There’s nothing like a canoe for making you think about power. And our first five minutes in one were not heroic minutes.
“Jill Malone!” Mary said. “Stop trying to steer from the front.” And then, moments later. “Jill Malone! You are not leading this dance.”
And then we ended up in a tree. But you know, we had a bunch of help, as we were rammed by four other canoes, also working through who the fuck was alpha.
Monday night we watched Gillian Welch and David Rawlings pretend to be awkward. In fact, they exude power. At one point she turned toward him and her entire body radiated. You could see her muscles flex and the music pushed between them and came at us in waves. We were overwhelmed.
I used to think I could make people more comfortable by pretending I wasn’t powerful. I led reluctantly. I took charge only when I could do so without fanfare. I’m more comfortable on the periphery. I’d swallow the correct answer to avoid seeming like a showboat. In other words, I undermined my own power to keep from hurting anyone else’s feelings.
Sort of like marrying a boy to make it easier to live in my family.

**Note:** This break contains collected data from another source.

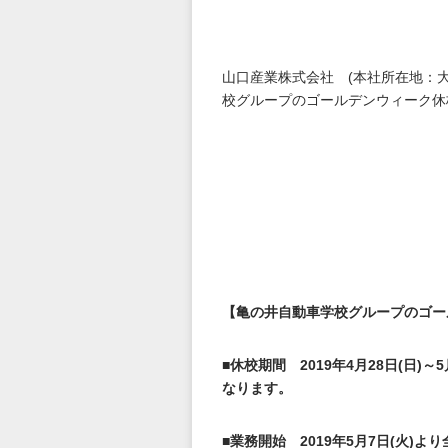
山口産業株式会社 (本社所在地：
校グループのゴールデンウィーク休
【亀の井自動車学校グループのゴー
■休校期間 2019
年4
月28
日(
日)
～5
なります。
■業務開始 2019
年5
月7
日(
火)
より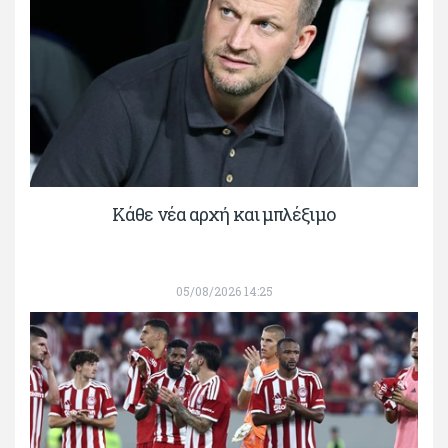
Κάθε νέα αρχή και μπλέξιμο
05/08/2026 14:25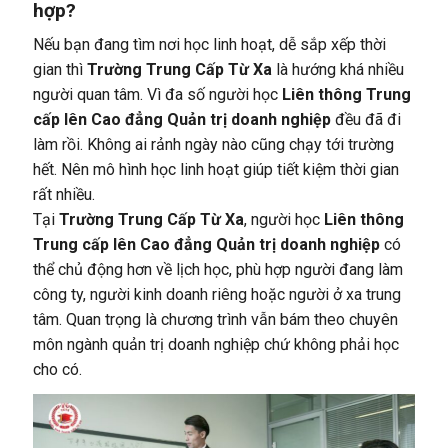
hợp?
Nếu bạn đang tìm nơi học linh hoạt, dễ sắp xếp thời
gian thì
Trường Trung Cấp Từ Xa
là hướng khá nhiều
người quan tâm. Vì đa số người học
Liên thông Trung
cấp lên Cao đẳng Quản trị doanh nghiệp
đều đã đi
làm rồi. Không ai rảnh ngày nào cũng chạy tới trường
hết. Nên mô hình học linh hoạt giúp tiết kiệm thời gian
rất nhiều.
Tại
Trường Trung Cấp Từ Xa
, người học
Liên thông
Trung cấp lên Cao đẳng Quản trị doanh nghiệp
có
thể chủ động hơn về lịch học, phù hợp người đang làm
công ty, người kinh doanh riêng hoặc người ở xa trung
tâm. Quan trọng là chương trình vẫn bám theo chuyên
môn ngành quản trị doanh nghiệp chứ không phải học
cho có.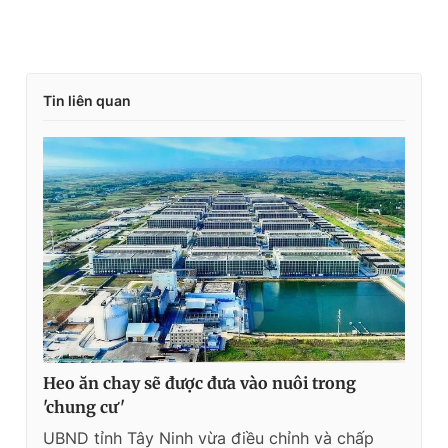
Tin liên quan
Heo ăn chay sẽ được đưa vào nuôi trong
'chung cư'
UBND tỉnh Tây Ninh vừa điều chỉnh và chấp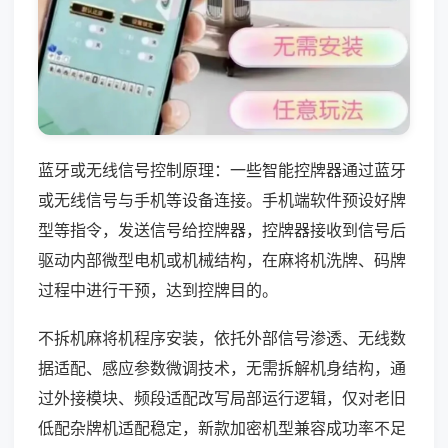
蓝牙或无线信号控制原理：一些智能控牌器通过蓝牙
或无线信号与手机等设备连接。手机端软件预设好牌
型等指令，发送信号给控牌器，控牌器接收到信号后
驱动内部微型电机或机械结构，在麻将机洗牌、码牌
过程中进行干预，达到控牌目的。
不拆机麻将机程序安装，依托外部信号渗透、无线数
据适配、感应参数微调技术，无需拆解机身结构，通
过外接模块、频段适配改写局部运行逻辑，仅对老旧
低配杂牌机适配稳定，新款加密机型兼容成功率不足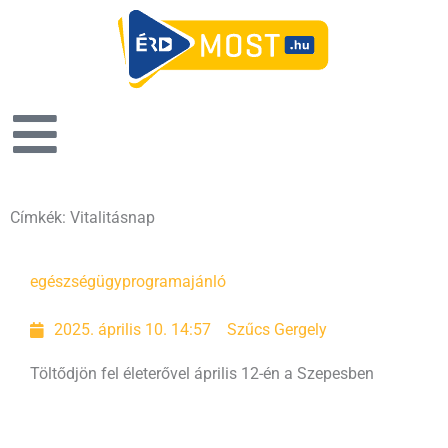
Címkék: Vitalitásnap
egészségügy
programajánló
2025. április 10. 14:57
Szűcs Gergely
Töltődjön fel életerővel április 12-én a Szepesben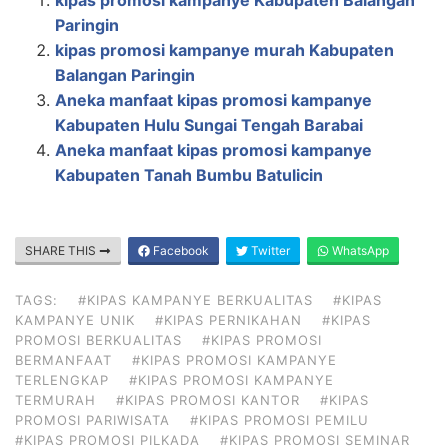
Paringin
kipas promosi kampanye murah Kabupaten
Balangan Paringin
Aneka manfaat kipas promosi kampanye
Kabupaten Hulu Sungai Tengah Barabai
Aneka manfaat kipas promosi kampanye
Kabupaten Tanah Bumbu Batulicin
SHARE THIS
Facebook
Twitter
WhatsApp
TAGS:
#KIPAS KAMPANYE BERKUALITAS
#KIPAS
KAMPANYE UNIK
#KIPAS PERNIKAHAN
#KIPAS
PROMOSI BERKUALITAS
#KIPAS PROMOSI
BERMANFAAT
#KIPAS PROMOSI KAMPANYE
TERLENGKAP
#KIPAS PROMOSI KAMPANYE
TERMURAH
#KIPAS PROMOSI KANTOR
#KIPAS
PROMOSI PARIWISATA
#KIPAS PROMOSI PEMILU
#KIPAS PROMOSI PILKADA
#KIPAS PROMOSI SEMINAR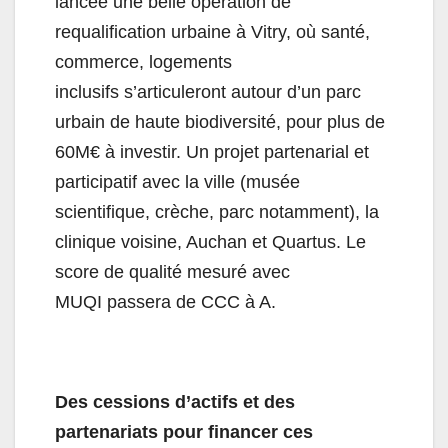
lancée une belle opération de
requalification urbaine à Vitry, où santé,
commerce, logements
inclusifs s’articuleront autour d’un parc
urbain de haute biodiversité, pour plus de
60M€ à investir. Un projet partenarial et
participatif avec la ville (musée
scientifique, crèche, parc notamment), la
clinique voisine, Auchan et Quartus. Le
score de qualité mesuré avec
MUQI passera de CCC à A.
Des cessions d’actifs et des
partenariats pour financer ces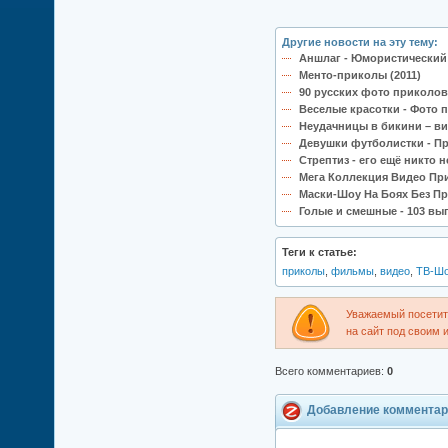
Другие новости на эту тему:
Аншлаг - Юмористический 
Менто-приколы (2011)
90 русских фото приколов 
Веселые красотки - Фото п
Неудачницы в бикини – ви
Девушки футболистки - Пр
Стрептиз - его ещё никто н
Мега Коллекция Видео Пр
Маски-Шоу На Боях Без Пр
Голые и смешные - 103 вып
Теги к статье:
приколы
,
фильмы
,
видео
,
ТВ-Ш
Уважаемый посетите
на сайт под своим 
Всего комментариев
:
0
Добавление комментар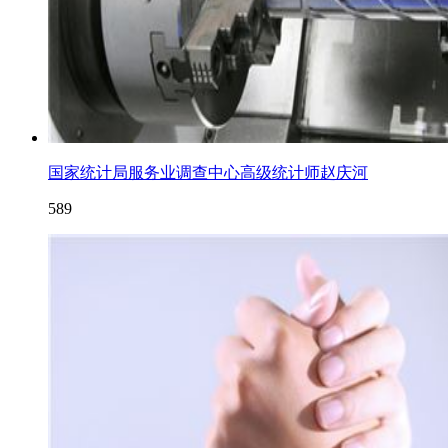
国家统计局服务业调查中心高级统计师赵庆河
589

If you don’t practice wielding your power, you are going to fuck some shit up. You are going to come across as insincere rather than kind. You are going to hoard when you should share, or keep to the outskirts when you should be in the center. You are going to sail right into a tree. You are going to irritate your wife when it’s her turn to lead. I stopped trying to steer. I started enjoying the trip. Power is most effective when we’re honest about it. Two alphas in one boat is only problematic when they decide to struggle.